Amazon may be the first to offer us a highly-automated store in the form of Amazon Go, but Microsoft looks set to ensure it isn’t the only retailer removing cashiers and checkouts from the shopping experience.
As Reuters reports, Microsoft isn’t looking to open its own automated grocery stores, but it wants to be the company behind the scenes running the operation. With that in mind, a new software system is being designed at Redmond to allow other retailers to offer an Amazon Go-like experience in their own stores.
Microsoft is thought to already be at a point where it can show retailers a sample of the system in action, with Walmart being one of the first to experience it. One of the biggest obstacles that needs to be overcome is cost. The profit margins at grocery stores aren’t exactly huge and expensive tech could easily wipe them out.
Microsoft’s solution to that is apparently attempting to minimize data transfers to the cloud, instead handling most of the data and processing on-site using what Microsoft CEO Satya Nadella referred to as an “intelligent edge” device. Of course, for now Microsoft isn’t commenting publicly about any of this.
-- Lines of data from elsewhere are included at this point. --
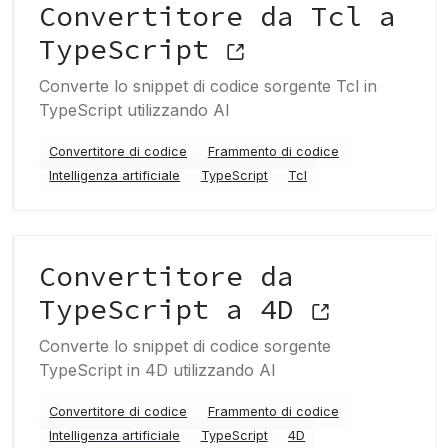
Convertitore da Tcl a
TypeScript
Converte lo snippet di codice sorgente Tcl in
TypeScript utilizzando AI
Convertitore di codice
Frammento di codice
Intelligenza artificiale
TypeScript
Tcl
Convertitore da
TypeScript a 4D
Converte lo snippet di codice sorgente
TypeScript in 4D utilizzando AI
Convertitore di codice
Frammento di codice
Intelligenza artificiale
TypeScript
4D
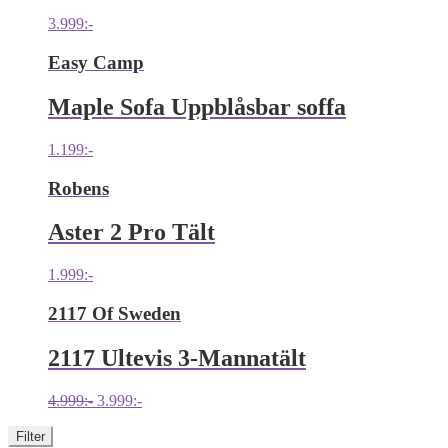
3.999
:-
Easy Camp
Maple Sofa Uppblåsbar soffa
1.199
:-
Robens
Aster 2 Pro Tält
1.999
:-
2117 Of Sweden
2117 Ultevis 3-Mannatält
Det
Det
4.999
:-
3.999
:-
ursprungliga
nuvarande
priset
priset
Filter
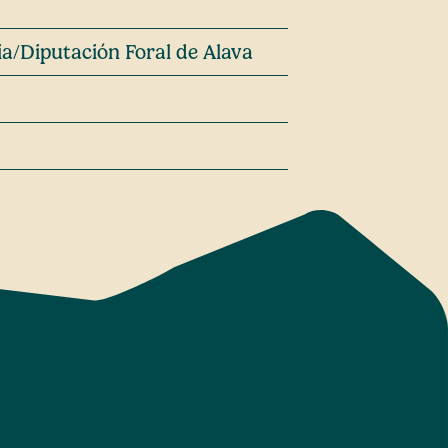
a/Diputación Foral de Alava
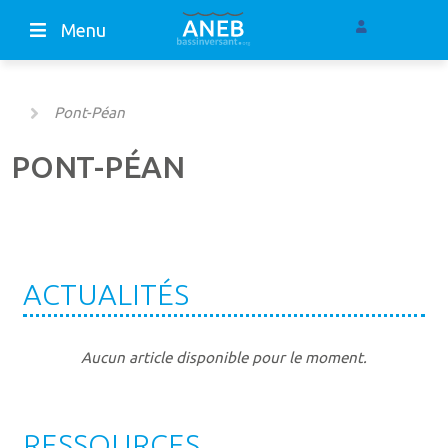
Menu
Pont-Péan
PONT-PÉAN
ACTUALITÉS
Aucun article disponible pour le moment.
RESSOURCES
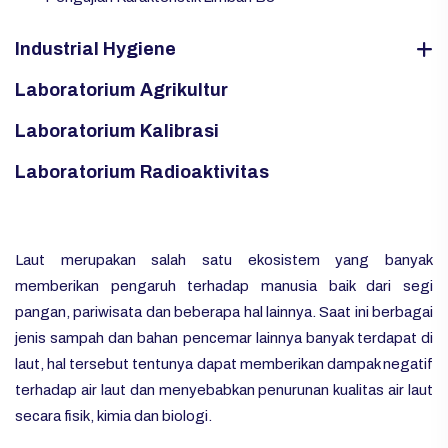
Industrial Hygiene
Laboratorium Agrikultur
Laboratorium Kalibrasi
Laboratorium Radioaktivitas
Laut merupakan salah satu ekosistem yang banyak
memberikan pengaruh terhadap manusia baik dari segi
pangan, pariwisata dan beberapa hal lainnya. Saat ini berbagai
jenis sampah dan bahan pencemar lainnya banyak terdapat di
laut, hal tersebut tentunya dapat memberikan dampak negatif
terhadap air laut dan menyebabkan penurunan kualitas air laut
secara fisik, kimia dan biologi.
Amazon has a big head start in this area with an already functioning automated store and more to come. The company also won’t be worried about competition because Amazon can’t easily be beaten on cost as it owns the whole pipeline. Amazon Go runs on Amazon Web Services, uses an Amazon app, attracts people Amazon already counts as customers, and relies on a delivery network for restocking that Amazon already has in place.